Suatu pekerjaan membutuhkan adanya suatu petunjuk sebagai pegangan bagi petugas untuk
mengurangi resiko terjadinya kecelakaan. Setiap pekerja perlu mengikuti prosedur kerja yang
ditetapkan. Hal ini penting untuk menjamin keselamatan dan kesehatan pekerja tersebut.
Prosedur tersebut biasanya dituangkan dalam bentuk Standar Operasional Prosedur (SOP) (Suci,
R. dkk).

Standar Operasional Prosedur (SOP) Keselamatan dan Kesehatan Kerja (K3) memiliki
peranan yang sangat penting dalam sebuah perusahan. SOP K3 dapat menjamin hak dari setiap
karyawan. Kerugian yang disebabkan oleh kecelakaan sangatlah besar sehingga semua pihak
yang terlibat baik pekerja, pimpinan perusahan dan penentu kebijakan harus memahami dan
menerapkan program-program tentang K3 sehingga tercipta lingkungan kerja yang aman,
nyaman dan sehat. Maka dengan demikian jumlah kecelakaan kerja dapat ditekan dan perusahan
tidak akan mengalami suatu kerugian. (Widodo Hariyono. 2016)
Standar Operasional Prosedur (SOP) adalah dokumen yang berkaitan dengan prosedur yang
dilakukan secara kronologis untuk menyelesaikan suatu pekerjaan yang bertujuan untuk
memperoleh hasil kerja yang paling efektif dari para pekerja dengan biaya yang serendah -
rendahnya. SOP biasanya terdiri dari manfaat, kapan dibuat atau direvisi, metode penulisan
prosedur, serta dilengkapi oleh bagan flowchart di bagian akhir. Setiap perusahaan
bagaimanapun bentuk dan apapun jenisnya, membutuhkan sebuah panduan untuk menjalankan
tugas dan fungsi setiap elemen atau unit perusahaan. Standar Prosedur Operasional (SPO) adalah
sistem yang disusun untuk memudahkan, merapihkan dan menertibkan pekerjaan. Sistem ini
berisi urutan proses melakukan pekerjaan dari awal sampai akhir. (Anom Sputro. 2018)

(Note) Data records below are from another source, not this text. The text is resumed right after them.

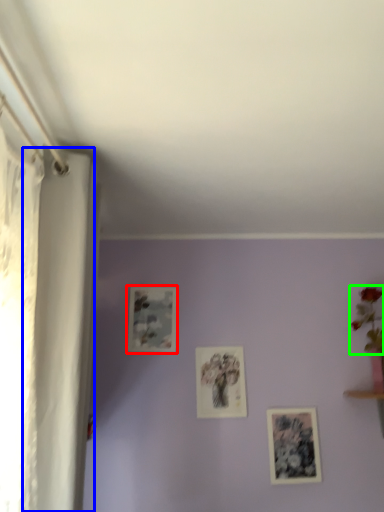 Question: Considering the real-world distances, which object is farthest from picture frame (highlighted by a red box)? curtain (highlighted by a blue box) or floral arrangement (highlighted by a green box)?

Choices:
 (A) curtain
 (B) floral arrangement

Answer: (B) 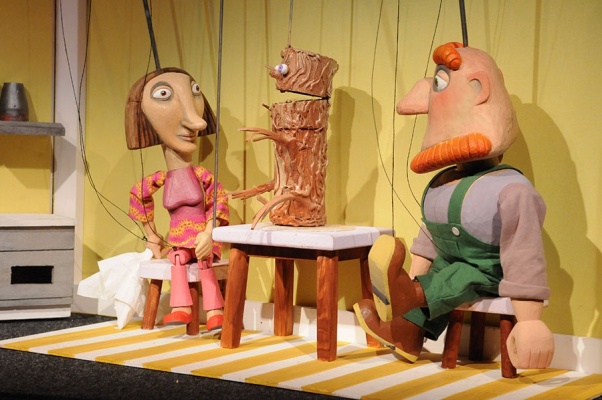 Find the location of a particular element. table leg is located at coordinates (278, 286), (233, 297), (324, 318), (370, 289). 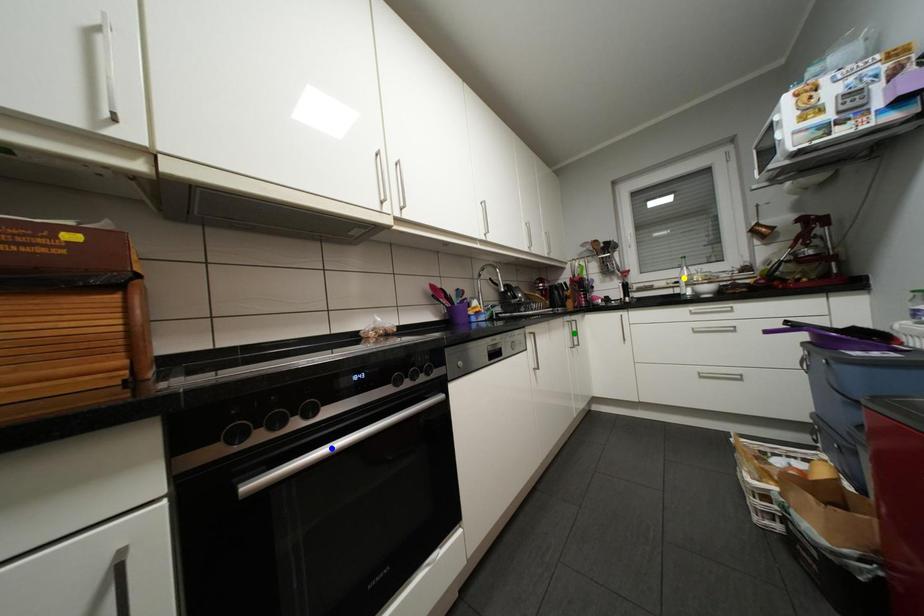 Order these from nearest to farthest:
A) green point
B) yellow point
C) blue point

blue point → green point → yellow point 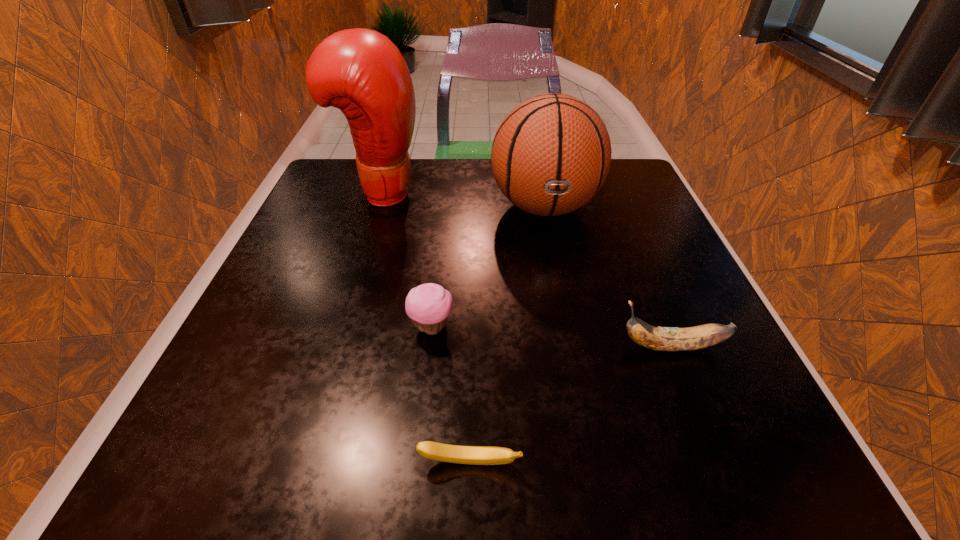 You are a GUI agent. You are given a task and a screenshot of the screen. Output one action in this format:
    pyautogui.click(x=<x>, y=<y>)
    Task: Click on the free spot between the cupcake and the nearer banana
    
    Given the screenshot: What is the action you would take?
    pyautogui.click(x=450, y=395)

The image size is (960, 540). In order to click on empty location between the boxing glove and the cupcake in this screenshot , I will do `click(406, 259)`.

You are a GUI agent. You are given a task and a screenshot of the screen. Output one action in this format:
    pyautogui.click(x=<x>, y=<y>)
    Task: Click on the free area in between the cupcake and the nearest object
    
    Given the screenshot: What is the action you would take?
    pyautogui.click(x=450, y=395)

The image size is (960, 540). Find the location of `free space between the cupcake and the shortest object`. free space between the cupcake and the shortest object is located at coordinates (450, 395).

Locate an element on the screen. free space between the nearest object and the fourth shortest object is located at coordinates tap(507, 335).

The width and height of the screenshot is (960, 540). I want to click on unoccupied position between the fourth shortest object and the tallest object, so click(463, 199).

What are the coordinates of `vacant area that lies between the cupcake and the tallest object` in the screenshot? It's located at (406, 259).

You are a GUI agent. You are given a task and a screenshot of the screen. Output one action in this format:
    pyautogui.click(x=<x>, y=<y>)
    Task: Click on the free spot between the right banana and the cupcake
    
    Given the screenshot: What is the action you would take?
    pyautogui.click(x=552, y=337)

Locate an element on the screen. Image resolution: width=960 pixels, height=540 pixels. object that is the second closest to the nearest object is located at coordinates (668, 339).

Locate which object ranks second in proximity to the nearest object. Please provide its 2D coordinates. Your answer should be formatted as a tuple, i.e. [(x, y)], where the tuple contains the x and y coordinates of a point satisfying the conditions above.

[(668, 339)] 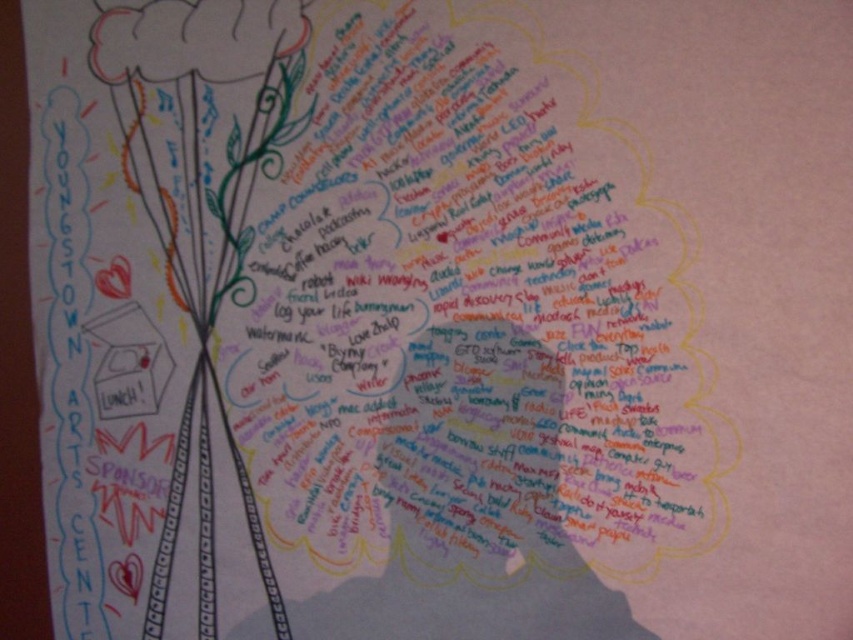 Question: Does green leafy tree at center have a lesser width compared to matte paper flower at upper left?

Choices:
 (A) yes
 (B) no

Answer: (A)

Question: Which point is farther to the camera?

Choices:
 (A) matte paper flower at upper left
 (B) green leafy tree at center

Answer: (B)

Question: Among these objects, which one is nearest to the camera?

Choices:
 (A) green leafy tree at center
 (B) matte paper flower at upper left

Answer: (B)

Question: Which point is farther from the camera taking this photo?

Choices:
 (A) (144, 42)
 (B) (160, 154)

Answer: (B)

Question: Is green leafy tree at center bigger than matte paper flower at upper left?

Choices:
 (A) no
 (B) yes

Answer: (B)

Question: Where is green leafy tree at center located in relation to matte paper flower at upper left in the image?

Choices:
 (A) left
 (B) right

Answer: (A) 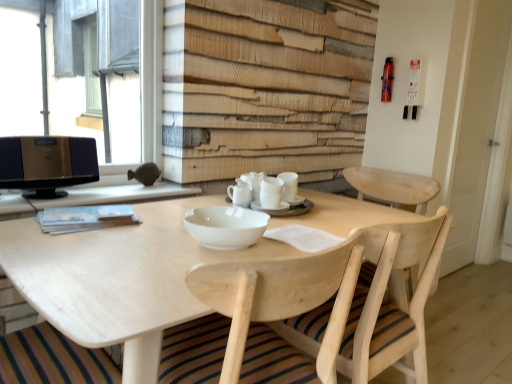 Question: From the image's perspective, is natural wood table at center located above or below white matte cups at center, the third tableware positioned from the left?

Choices:
 (A) above
 (B) below

Answer: (B)

Question: In terms of width, does natural wood table at center look wider or thinner when compared to white matte cups at center, the third tableware positioned from the left?

Choices:
 (A) wide
 (B) thin

Answer: (A)

Question: Considering the real-world distances, which object is closest to the white matte paper at left?

Choices:
 (A) white matte cups at center, the third tableware from the right
 (B) white ceramic cups at center, placed as the 2th tableware when sorted from right to left
 (C) white matte cups at center, the third tableware positioned from the left
 (D) light wood chair at center
 (E) metallic gray window at upper left

Answer: (A)

Question: Considering the real-world distances, which object is closest to the white ceramic cups at center, which is the 2th tableware in left-to-right order?

Choices:
 (A) white matte cups at center, the third tableware from the right
 (B) white matte cups at center, the third tableware positioned from the left
 (C) white matte paper at left
 (D) metallic gray window at upper left
 (E) light wood chair at center

Answer: (B) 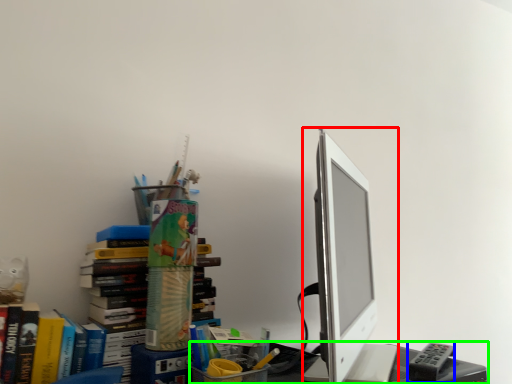 Question: Which object is positioned closest to computer monitor (highlighted by a red box)? Select from stationery (highlighted by a blue box) and desk (highlighted by a green box).

Choices:
 (A) stationery
 (B) desk

Answer: (B) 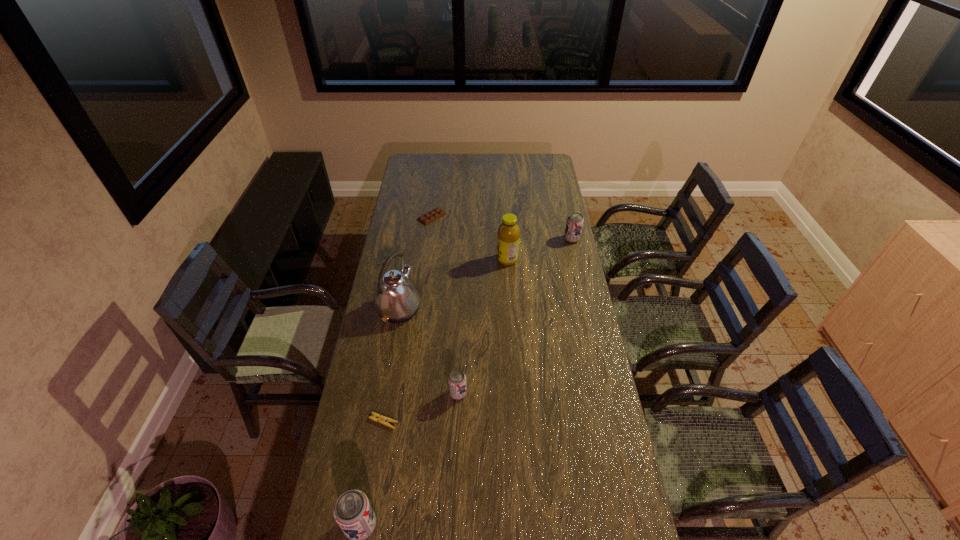 Where is `vacant space situated on the right of the third nearest object`? The image size is (960, 540). vacant space situated on the right of the third nearest object is located at coordinates (509, 393).

At what (x,y) coordinates should I click in order to perform the action: click on vacant area situated on the front of the fourth tallest object. Please return your answer as a coordinate pair (x, y). Looking at the image, I should click on (575, 252).

Locate an element on the screen. The height and width of the screenshot is (540, 960). free location located on the right of the chocolate bar is located at coordinates tap(510, 217).

The width and height of the screenshot is (960, 540). Find the location of `free spot located on the front label of the sixth object from left to right`. free spot located on the front label of the sixth object from left to right is located at coordinates (468, 260).

Find the location of a particular element. vacant space located on the front label of the sixth object from left to right is located at coordinates (482, 260).

This screenshot has height=540, width=960. I want to click on free region located on the front label of the sixth object from left to right, so click(x=484, y=260).

At what (x,y) coordinates should I click in order to perform the action: click on vacant space positioned on the right of the clothespin. Please return your answer as a coordinate pair (x, y). This screenshot has width=960, height=540. Looking at the image, I should click on (504, 421).

Find the location of a particular element. The height and width of the screenshot is (540, 960). vacant space situated on the back of the kettle is located at coordinates (412, 234).

The image size is (960, 540). Identify the location of chocolate bar at the left edge. (433, 215).

Identify the location of clothespin present at the left edge. (381, 419).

Adapun beberapa fungsi Standar Operasional Prosedur (SOP) antara lain:

1. Memperlancar tugas petugas/pegawai atau tim dan unit kerja.

2. Sebagai dasar hukum bila terjadi penyimpangan.

3. Mengetahui dengan jelas hambaatan-hambatannya dan mudah dilacak.

4. Mengarahkan petugas/pegawai untuk sama - sama disiplin dalam bekerja.

5. Sebagai pedoman dalam melaksanakan pekerjaan rutin/berulang.

UU Keselamatan Kerja yang berlaku di Indonesia adalah UU Keselamatan Kerja (UUKK)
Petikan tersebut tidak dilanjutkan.